My day job is another matter. Delia doesn’t charge her dead tenants as much as she charges her living ones—charges us just this side of nothing, in fact—but I still have to buy cat food and pay my share of the gas bill.
I make it to the coffee shop four minutes before the official start of my shift, already dressed for work, even down to the green apron with the chain logo on the pocket. We’re not supposed to take those home, and technically I never do; my “real” apron is hanging in my locker, where it’s been since the day it was handed to me. But spills during my shift are inevitable, and if I never wear the real thing, I never need to wash it. Ghost clothing doesn’t get stained. We can always re-create it clean when the need arises.
My manager is behind the counter, steaming milk. He barely glances up as I position myself behind the register. “You’re late,” he says.
“Not quite,” I reply.
“Time is money, you know.”
I don’t reply, just plaster a smile across my face and turn to wait for a paying customer. He loves that phrase, “time is money,” and uses it every chance he gets. Sometimes I wish I could make him understand how wrong he is, that time is time and that’s enough, because time is more precious than diamonds, more rare than pearls. Money comes and goes, but time only goes. Time doesn’t come back for anyone, not even for the restless dead, who move it from place to place. Time is finite. Money is not.
A man walks in, tailored suit on his shoulders and caffeine craving in his eyes, and my shift begins.
It’s not so bad, slinging coffee for a living. I don’t mind the minimum wage; unlike my coworkers, I don’t eat or go on vacation or have kids to clothe and feed. I have no college loans to pay. Sometimes I envy them those things. They get to live, and I got to drown while I was still in my teens. No matter how much my existence looks like living, it’s not. The absence of food in my refrigerator and clothes in my closet attests to that. I work to pay the rent and keep the heat on and feed the cats, but I could stop tomorrow, and I wouldn’t suffer for the change.
The customers are a steady stream, never quite overwhelming, never going away for more than a few minutes. It’s soothing. I let myself sink into the rhythm of punching orders and scrawling names on cups, passing them to my manager when he’s behind the counter with me, filling them myself when he’s not. Some of the customers smile and drop their change in the tip jar. Others barely peel their eyes away from their phones, locked in the increasingly fast-paced race of text and response. It looks exhausting. Nothing makes me feel the age that’s on my tombstone like watching people who look older than I do spending their lives staring at a screen.
My dislike of modern technology is a me thing, a lack-of-exposure thing. Danny has a smartphone, prepaid so that it didn’t require a credit check, and he loves it like a child. He spends more time reading comic book news and swearing at strangers than seems strictly healthy to me, but it makes him so happy, who am I to judge?

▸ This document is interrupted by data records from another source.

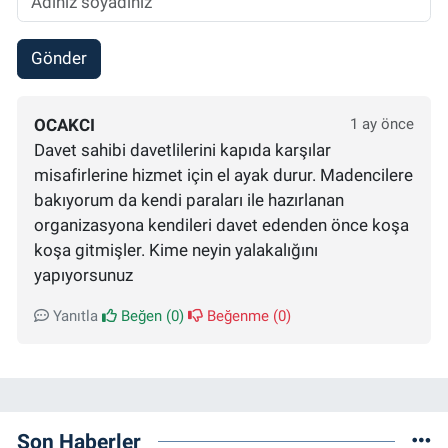
Gönder
OCAKCI
1 ay önce
Davet sahibi davetlilerini kapıda karşılar
misafirlerine hizmet için el ayak durur. Madencilere
bakıyorum da kendi paraları ile hazırlanan
organizasyona kendileri davet edenden önce koşa
koşa gitmişler. Kime neyin yalakalığını
yapıyorsunuz
Yanıtla
Beğen (
0
)
Beğenme (
0
)
Son Haberler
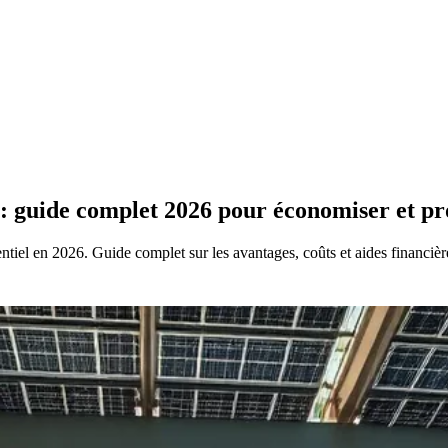
: guide complet 2026 pour économiser et pr
tiel en 2026. Guide complet sur les avantages, coûts et aides financièr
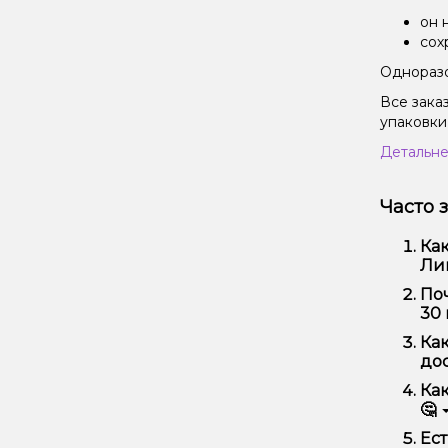
он 
сох
Одноразо
Все зака
упаковки
Детальне
Часто 
Как
Лим
Наб
Поч
кач
30 
Мы 
Как
Кро
дос
Офо
Как
🤔
Выб
Ест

I pause with a scoop of coffee beans lifted halfway to the grinder. Danny has a smartphone. Danny has a phone number.
This could change everything. I finish the drink I’ve been preparing on autopilot before turning to my manager and saying, “I need to take my break.”
He blinks. I’m infamous among the staff of this store for never taking my legally mandated break unless forced to do so, which happens maybe twice a week, and never when there are customers in the store. I can see him struggling to come up with a reason to say “no,” and so I place my left hand on my lower belly and raise my eyebrows meaningfully. He blanches.
“Go,” he says, and I’m gone, walking as fast as I can toward the door that leads to the back, to the small room with its industrial-strength dishwasher and its underutilized sink. More, with its door to the break room, where a largely disused rotary phone still sits on the counter, a local-calls-only relic of a bygone age.
It’s younger than I am. It will do. I put my hand on the receiver and pause, closing my eyes, to recall Danny’s number.
Ghosts don’t have photographic memories unless we had them while we were alive. There are things that death cannot change. But we have a flexible relationship with past and present; we can move between them to a degree, as long as we don’t try to change things that have already happened. The universe is not willing to put up with that sort of thing, and smart ghosts don’t mess with the universe.
The world shifts around me. I am standing on a corner with Danny, him speaking animatedly about all the features of his new phone. He is a mountain of a man with the enthusiastic heart of a little boy, and I am surprised by the wash of love that rushes over me when I see his face. It’s not romantic, not sexual; it’s filial. He is family, part of the congregation of the dead who treat Manhattan as their cathedral, and I don’t want him to be gone unless it’s because he chose to move on.